What is a Fittings and Contents Form in Conveyancing?

02 November 2018

The Fittings and Contents form is completed when selling a property to outline exactly what is and isn't being included in the sale. The form will list out fittings and contents within the property, such as furniture, curtains, shelving, flooring and light fittings amongst others, and state whether or not these items will be left in the property upon completion of the sale.

The Fittings and Contents Form Explained

The Fittings and Contents form is also referred to as the TA10 form or the Schedule of Fixtures and Fittings. The form has been created by the Law Society and is available for anyone to download for free from the Law Society's website.

The purpose of the form is so that both the seller and the buyer of the property are completely clear on what is and isn't going to be left behind when the seller vacates, what is included in the purchase price and whether the buyer is to pay extra for certain items such as carpets and curtains. This is to avoid any nasty surprises after completion, where the buyer finds that the seller has removed flooring or light fittings, for example, or that they have left furniture behind unexpectedly.

What is the Difference between Fixtures and Fittings?

When referring to fixtures and fittings, it's important to understand what each of these terms relates to.

Generally speaking, fixtures are items which are "fixed" to the property itself, such as a tiled floor, for example, or a fitted kitchen. It is usually assumed that these items would be included in the sale of the property unless the seller has clearly stated otherwise.

Fittings, on the other hand, are items which are not fixed to the property itself (other than by nails or screws, for example). This would include things such as standalone wall cabinets, pictures hung on the wall, freestanding furniture or loose rugs. Curtains and curtain rails, shelving and items in the garden will could fall into this category, so it's important that the Fittings and Contents Form clearly states whether these sorts of items will be removed or left behind on completion.

Fixtures are included in the purchase price whereas fittings and contents are paid for separately by the buyer and this means that they are not subject to Stamp Duty Land Tax.

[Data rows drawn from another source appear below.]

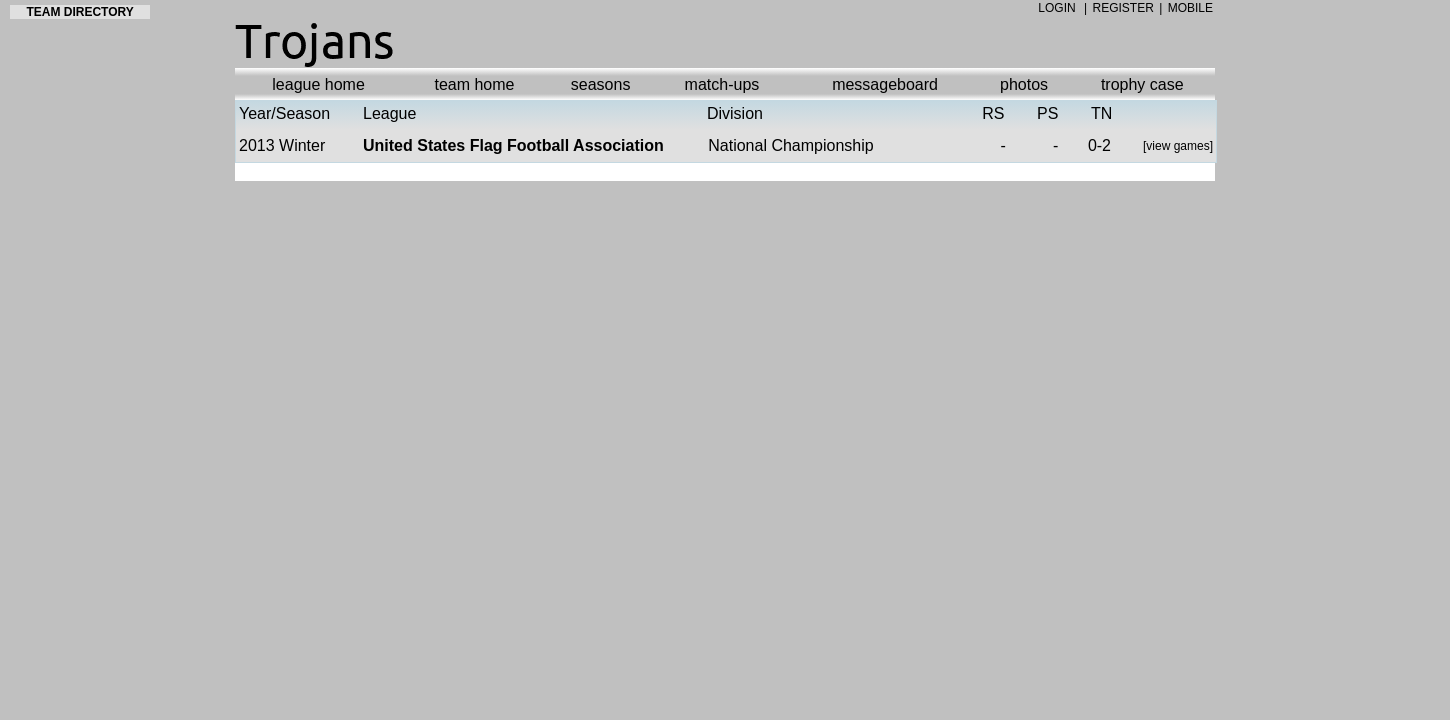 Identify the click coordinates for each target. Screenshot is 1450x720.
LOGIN (1056, 8)
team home (474, 84)
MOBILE (1190, 8)
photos (1024, 84)
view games (1177, 146)
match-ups (722, 84)
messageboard (885, 84)
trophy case (1142, 84)
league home (318, 84)
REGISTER (1123, 8)
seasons (601, 84) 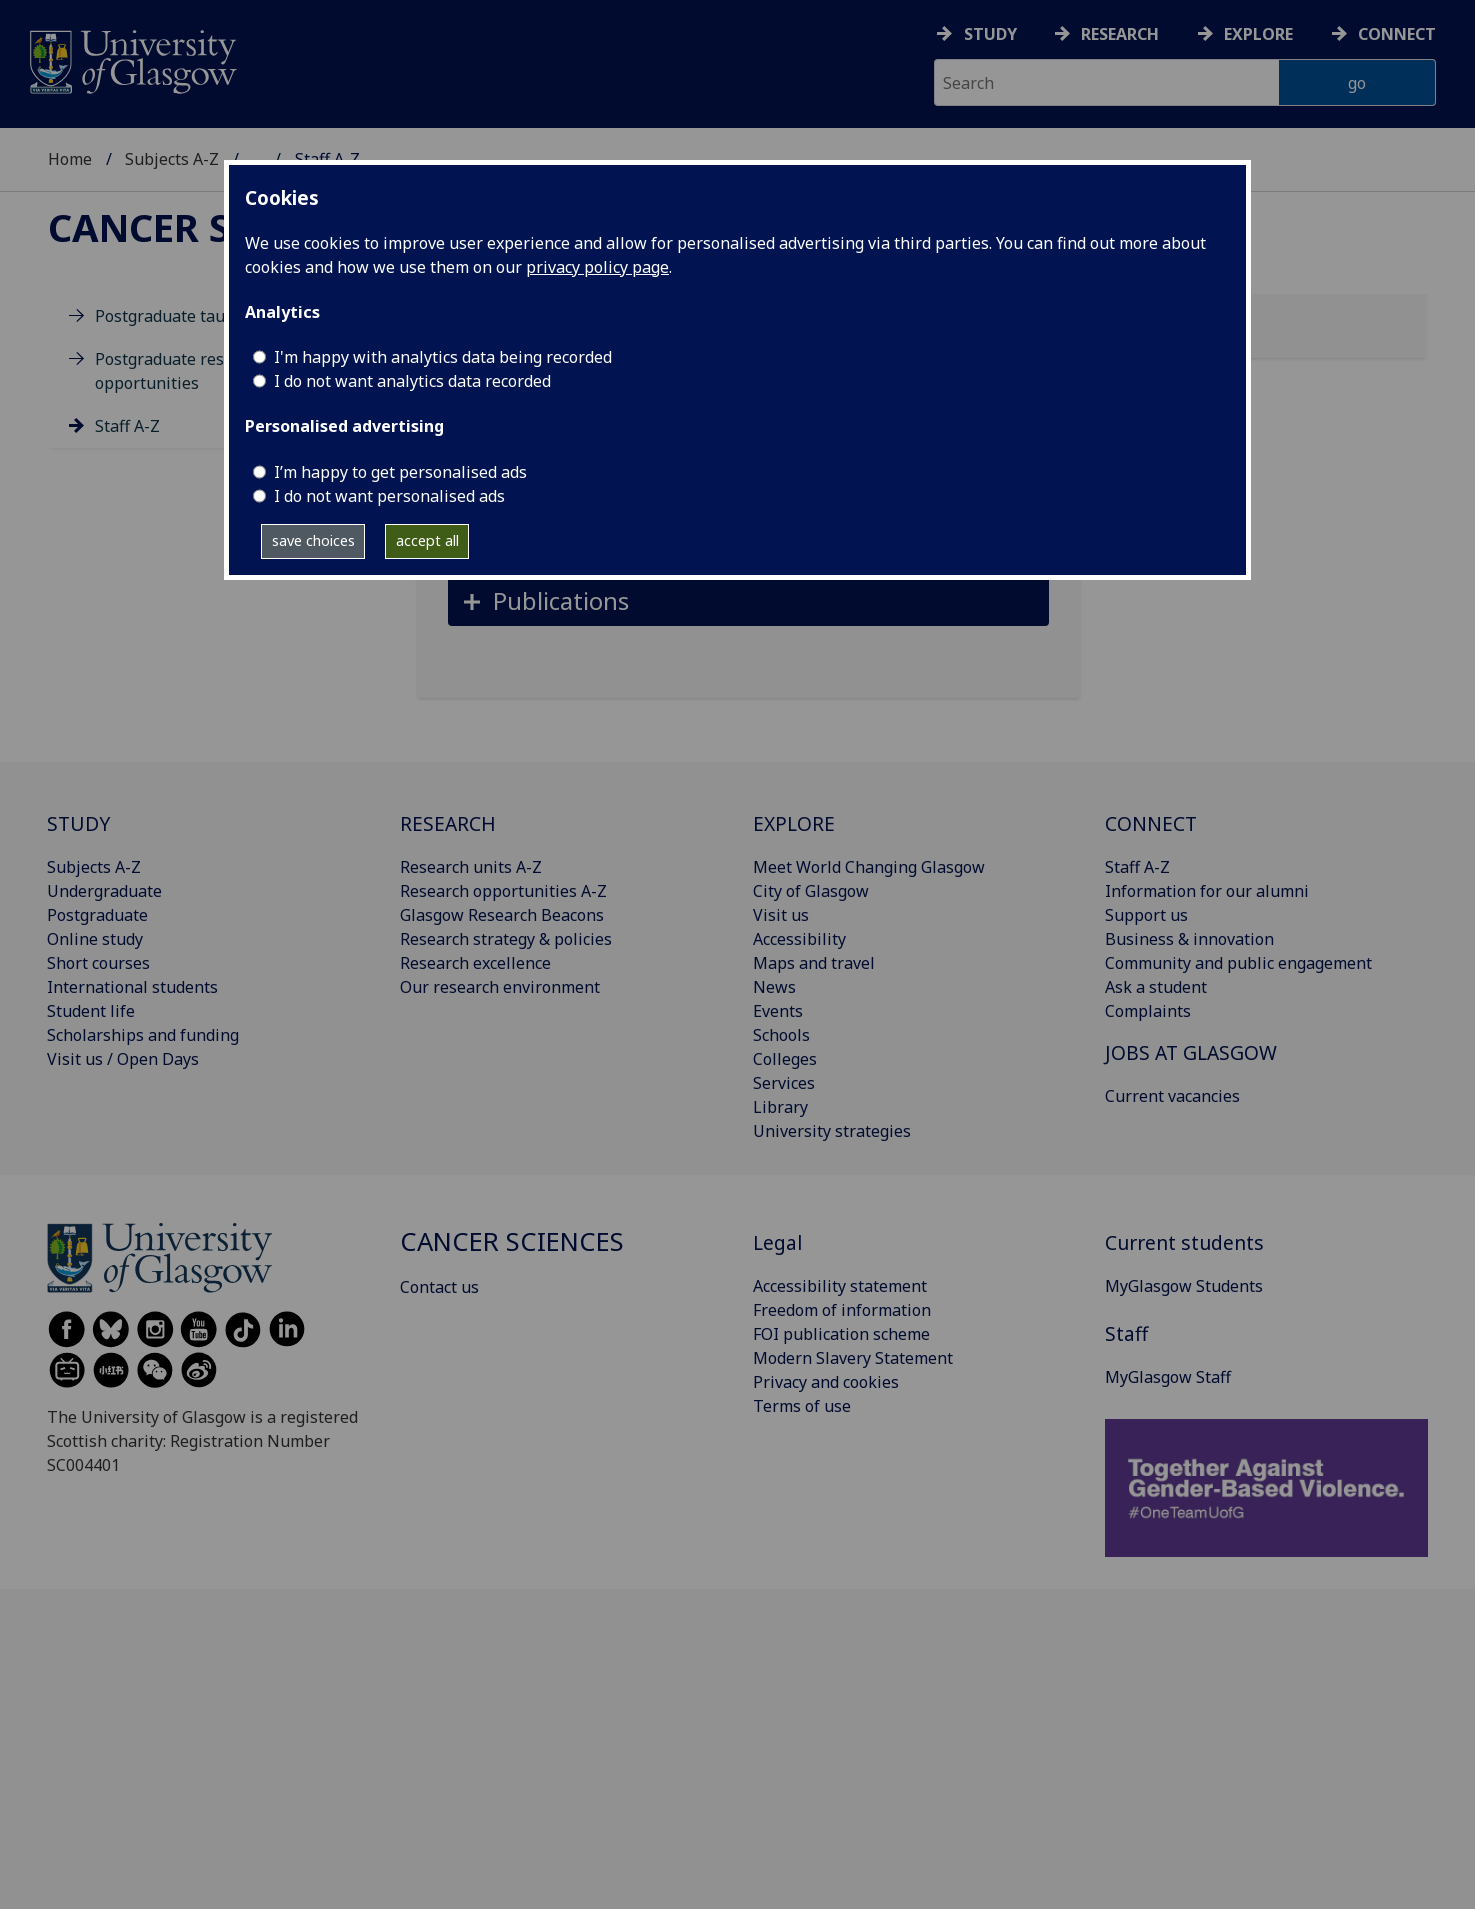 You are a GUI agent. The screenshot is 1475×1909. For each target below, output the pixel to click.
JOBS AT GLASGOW (1191, 1052)
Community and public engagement (1238, 963)
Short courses (98, 963)
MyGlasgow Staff (1168, 1377)
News (774, 987)
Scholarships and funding (143, 1035)
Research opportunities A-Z (503, 891)
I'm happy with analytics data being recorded (443, 357)
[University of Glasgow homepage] (131, 59)
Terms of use (802, 1406)
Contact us (439, 1287)
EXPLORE (794, 823)
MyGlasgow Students (1184, 1286)
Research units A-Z (471, 867)
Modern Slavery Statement (853, 1358)
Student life (91, 1011)
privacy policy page (597, 267)
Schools (781, 1035)
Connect (1397, 34)
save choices (313, 540)
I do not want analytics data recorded (412, 381)
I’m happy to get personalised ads (400, 472)
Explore (1258, 34)
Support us (1146, 915)
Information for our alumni (1207, 891)
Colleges (785, 1059)
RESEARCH (448, 823)
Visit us (781, 915)
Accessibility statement (840, 1286)
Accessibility (799, 939)
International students (132, 987)
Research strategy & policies (506, 939)
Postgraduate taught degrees (204, 316)
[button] (748, 600)
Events (778, 1011)
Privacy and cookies (826, 1382)
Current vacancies (1172, 1096)
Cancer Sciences (216, 227)
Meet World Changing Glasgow (869, 867)
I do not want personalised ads (389, 496)
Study (990, 34)
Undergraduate (104, 891)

It's likely that the buyer of a property will want to know in advance whether kitchen appliances will be included in the sale, so that they know whether or not to buy replacements. Establishing whether these appliances fall into the category of fixtures or fittings can be a little unclear. Generally, if appliances are freestanding then these will be classed as fittings, while integrated appliances would fall under fixtures. For more information, see Will the Appliances be Included when I Buy a House?

So, as you can see, matters can become confusing and there is a risk that the seller and the buyer might have different ideas of what should and shouldn't be included. This is where the Fittings and Contents form comes in, to clarify exactly what will be left behind.

What is Included in the Fittings and Contents Form?

The form itself is divided into 11 sections, listing out all items that you would commonly expect to find in a home. For each item, the seller can tick whether the item is fitted or freestanding and whether it is included or excluded from the sale. There is also an option to tick if the item is not present in the property.

The form covers the following areas:

  1. Basic fittings - Such as the boiler and central heating system, light switches, sockets, insulation and doors.
  2. Kitchen - Including all kitchen appliances.
  3. Bathroom - Including the bath and taps as well as smaller items such as the toilet roll holder and the shower curtain.
  4. Carpets - This asks for details of which rooms contain fitted carpet and whether this will be left.
  5. Curtains and curtain rails - This asks for details of which rooms contain curtains, curtain rails or blinds and whether these are included in the sale.
  6. Light fittings - In this space, the seller should note whether any light fittings will be removed prior to completion. It also includes a note that removed fittings should be replaced with a basic fitting and bulb, and be left safe.
  7. Fitted units - This covers fitted cupboards, shelves and wardrobes in each room.
  8. Outdoor area - This concerns the garden / balcony or any other outside area and asks the seller to confirm whether items such as garden furniture, barbeques, plants and dustbins will be left behind.
  9. Television and Telephone - This includes any existing TV or phone infrastructure, such as the TV aerial, satellite dish or telephone receiver.
  10. Stock of fuel - This will only apply to homes that have a fuel burning appliance, such as a log burner, and asks the seller to specify whether leftover fuel (including wood, oil or LPG) will be included in the sale.

Other items - This is a space for the seller to note down anything else that didn't fall into one of the earlier categories.

Under each of sections 1-10, there are a few additional rows where the seller can list out any other items that have not already been covered in that section, just to make sure that nothing is left out.